▸ What you have to do: With the pictures omitted, print exactly the lines below, from the one containing "Thông tin sản phẩm" through the one containing "Спецодежда для токарей", and nothing else.

[Stored data]
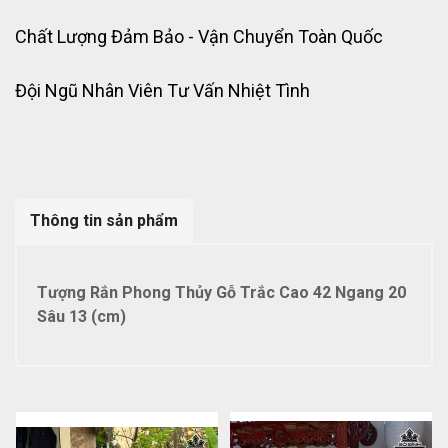
Chất Lượng Đảm Bảo - Vận Chuyển Toàn Quốc
Đội Ngũ Nhân Viên Tư Vấn Nhiệt Tình
Thông tin sản phẩm
Tượng Rắn Phong Thủy Gỗ Trắc Cao 42 Ngang 20
Sâu 13 (cm)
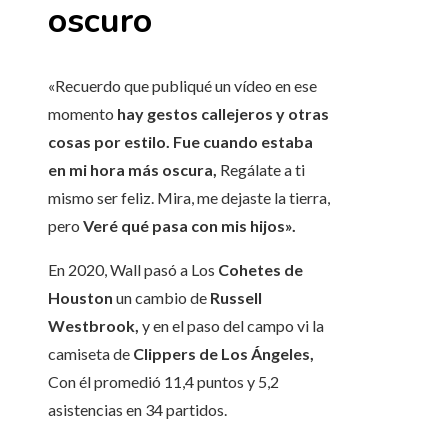
oscuro
«Recuerdo que publiqué un vídeo en ese
momento
hay gestos callejeros y otras
cosas por estilo. Fue cuando estaba
en mi hora más oscura,
Regálate a ti
mismo ser feliz. Mira, me dejaste la tierra,
pero
Veré qué pasa con mis hijos».
En 2020, Wall pasó a Los
Cohetes de
Houston
un cambio de
Russell
Westbrook,
y en el paso del campo vi la
camiseta de
Clippers de Los Ángeles,
Con él promedió 11,4 puntos y 5,2
asistencias en 34 partidos.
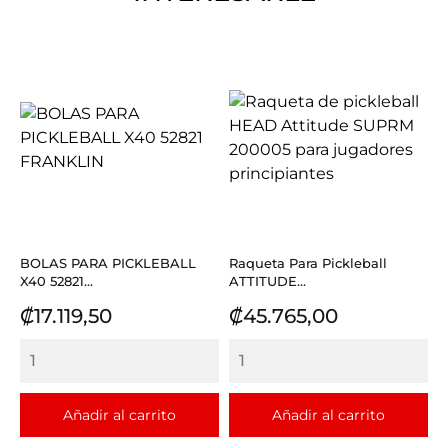
BOLAS PARA PICKLEBALL
Raqueta Para Pickleball
X40 52821...
ATTITUDE...
Precio
Precio
₡17.119,50
₡45.765,00
Añadir al carrito
Añadir al carrito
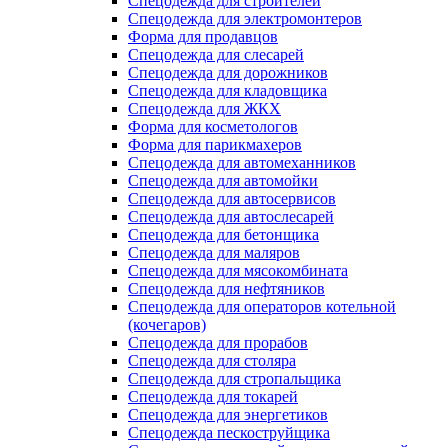
Спецодежда для строителей
Спецодежда для электромонтеров
Форма для продавцов
Спецодежда для слесарей
Спецодежда для дорожников
Спецодежда для кладовщика
Спецодежда для ЖКХ
Форма для косметологов
Форма для парикмахеров
Спецодежда для автомеханников
Спецодежда для автомойки
Спецодежда для автосервисов
Спецодежда для автослесарей
Спецодежда для бетонщика
Спецодежда для маляров
Спецодежда для мясокомбината
Спецодежда для нефтяников
Спецодежда для операторов котельной
(кочегаров)
Спецодежда для прорабов
Спецодежда для столяра
Спецодежда для стропальщика
Спецодежда для токарей
Спецодежда для энергетиков
Спецодежда пескоструйщика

▸ Output:
Thông tin sản phẩm
Tượng Rắn Phong Thủy Gỗ Trắc Cao 42 Ngang 20
Sâu 13 (cm)
oscuro
«Recuerdo que publiqué un vídeo en ese
momento
hay gestos callejeros y otras
cosas por estilo. Fue cuando estaba
en mi hora más oscura,
Regálate a ti
mismo ser feliz. Mira, me dejaste la tierra,
pero
Veré qué pasa con mis hijos».
En 2020, Wall pasó a Los
Cohetes de
Houston
un cambio de
Russell
Westbrook,
y en el paso del campo vi la
camiseta de
Clippers de Los Ángeles,
Con él promedió 11,4 puntos y 5,2
asistencias en 34 partidos.
BOLAS PARA PICKLEBALL
Raqueta Para Pickleball
X40 52821...
ATTITUDE...
Precio
Precio
₡17.119,50
₡45.765,00
Añadir al carrito
Añadir al carrito
Спецодежда для строителей
Спецодежда для электромонтеров
Форма для продавцов
Спецодежда для слесарей
Спецодежда для дорожников
Спецодежда для кладовщика
Спецодежда для ЖКХ
Форма для косметологов
Форма для парикмахеров
Спецодежда для автомеханников
Спецодежда для автомойки
Спецодежда для автосервисов
Спецодежда для автослесарей
Спецодежда для бетонщика
Спецодежда для маляров
Спецодежда для мясокомбината
Спецодежда для нефтяников
Спецодежда для операторов котельной
(кочегаров)
Спецодежда для прорабов
Спецодежда для столяра
Спецодежда для стропальщика
Спецодежда для токарей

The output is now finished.